Where to find it: Most tuck shops or milk bars (the Australian terms for corner stores or canteens) serve a version of the burger with “the Lot.” Ask around. Enjoy it with thick-cut hot chips (fries) and a “fizzy drink” (soda). Paul’s Famous Hamburgers in Sylvania, in south Sydney, has been flipping them out since 1957. If you’re in town for a bit, grab all the ingredients and head to one of the many public barbecues dotted in our parks. Grab a few mates and try the trifecta out for yourself.


Lamingtons and a cuppa

What is it? A cube of white sponge cake dipped in cocoa and rolled in flaked or desiccated coconut. Whether you prefer your lamingtons with a layer of jam is up to you; purists will tell you lamingtons should not have jam in them, but who doesn’t love a little bit of extra sweetness? It’s usually enjoyed during “afternoon tea,” an unofficial break to counter 3 p.m.-itis.

Why it matters: Australian pastries and sweets are typically modest in design and execution. The lamington, which is believed to have been named after a British colonial couple, embodies this completely. It has long been a staple of bake sales and community fundraisers.

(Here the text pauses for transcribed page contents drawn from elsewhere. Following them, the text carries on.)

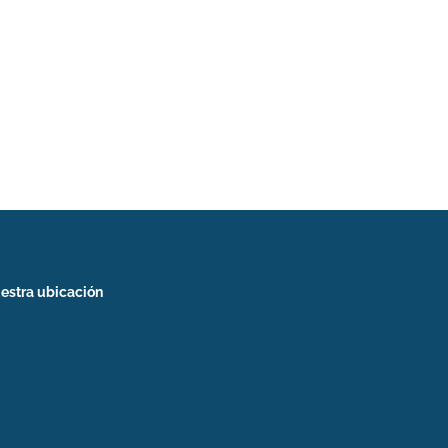
estra ubicación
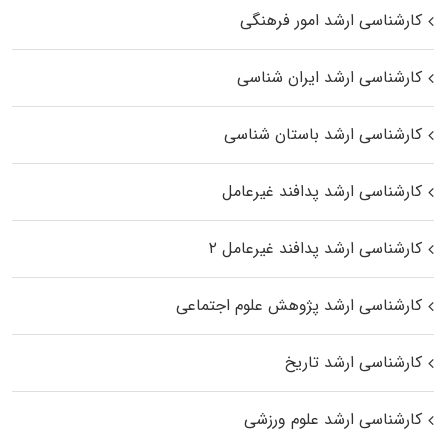
کارشناسی ارشد امور فرهنگی
کارشناسی ارشد ایران شناسی
کارشناسی ارشد باستان شناسی
کارشناسی ارشد پدافند غیرعامل
کارشناسی ارشد پدافند غیرعامل ۲
کارشناسی ارشد پژوهش علوم اجتماعی
کارشناسی ارشد تاریخ
کارشناسی ارشد علوم ورزشی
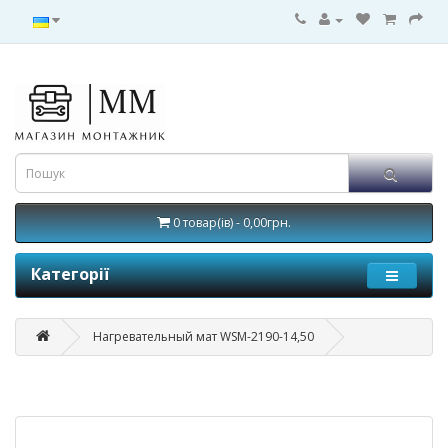
0 товар(ів) - 0,00грн.
Категорії
Нагревательный мат WSM-2190-14,50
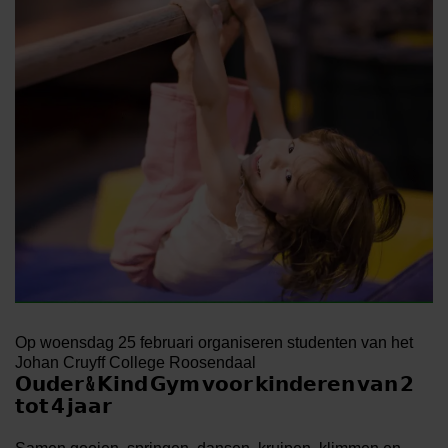
Op woensdag 25 februari organiseren studenten van het
Johan Cruyff College Roosendaal
𝗢𝘂𝗱𝗲𝗿 & 𝗞𝗶𝗻𝗱 𝗚𝘆𝗺 𝘃𝗼𝗼𝗿 𝗸𝗶𝗻𝗱𝗲𝗿𝗲𝗻 𝘃𝗮𝗻 𝟮
𝘁𝗼𝘁 𝟰 𝗷𝗮𝗮𝗿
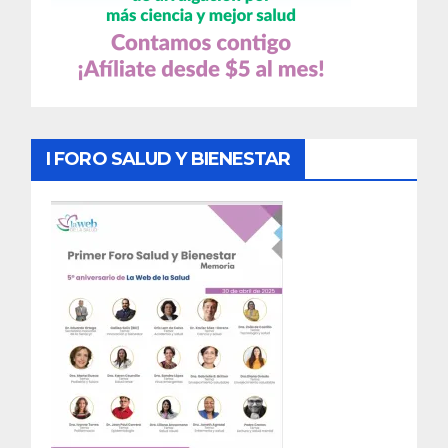
I FORO SALUD Y BIENESTAR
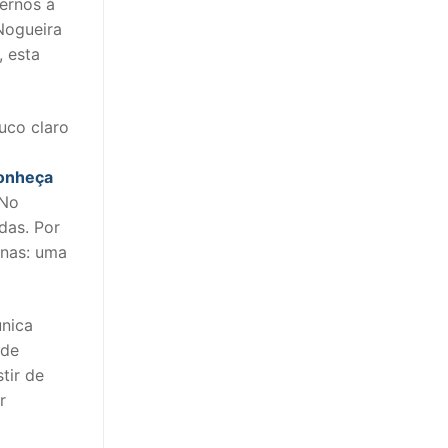
ernos à
Nogueira
, esta
uco claro
onheça
 No
das. Por
anas: uma
única
 de
tir de
r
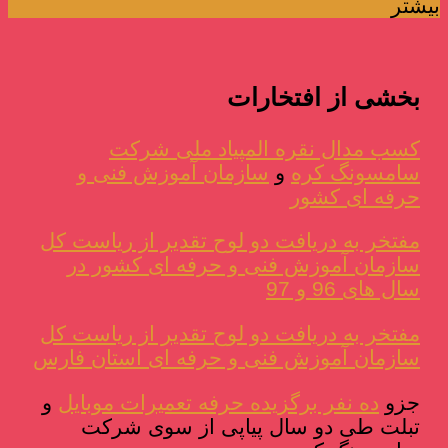
بیشتر
بخشی از افتخارات
کسب مدال نقره المپیاد ملی شرکت
سامسونگ کره
و
سازمان آموزش فنی و
حرفه ای کشور
مفتخر به دریافت دو لوح تقدیر از ریاست کل
سازمان آموزش فنی و حرفه ای کشور در
سال های 96 و 97
مفتخر به دریافت دو لوح تقدیر از ریاست کل
سازمان آموزش فنی و حرفه ای استان فارس
جزو
ده نفر برگزیده حرفه تعمیرات موبایل
و
تبلت طی دو سال پیاپی از سوی شرکت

“A couple of generations of schoolchildren may — or may not — fondly remember lamingtons,” Australian culinary historian Alison Vincent says. The nostalgic snack is appreciated in the afternoon thanks to its mild sweetness, unlike a slice of cake after dinner or a breakfast muffin.

“I think it’s just a mixture of sentimental attachment and the presumption that it is an Australian original,” Vincent says. “It is a pretty humble confection, but well made, it can be more than just the sum of its parts.”

How tea became part of Australia’s travel culture

Where to find it: Almost every Australian town with a main street has a bakery, and almost every single one of these sells lamingtons. In fact, they are often best from the local bakery wherever you are. In Sydney, Flour and Stone’s lamington is renowned. In Hobart, snag one at Jackman and McRoss. In Darwin, enjoy one in the courtyard at Ray’s Patisserie and Cafe.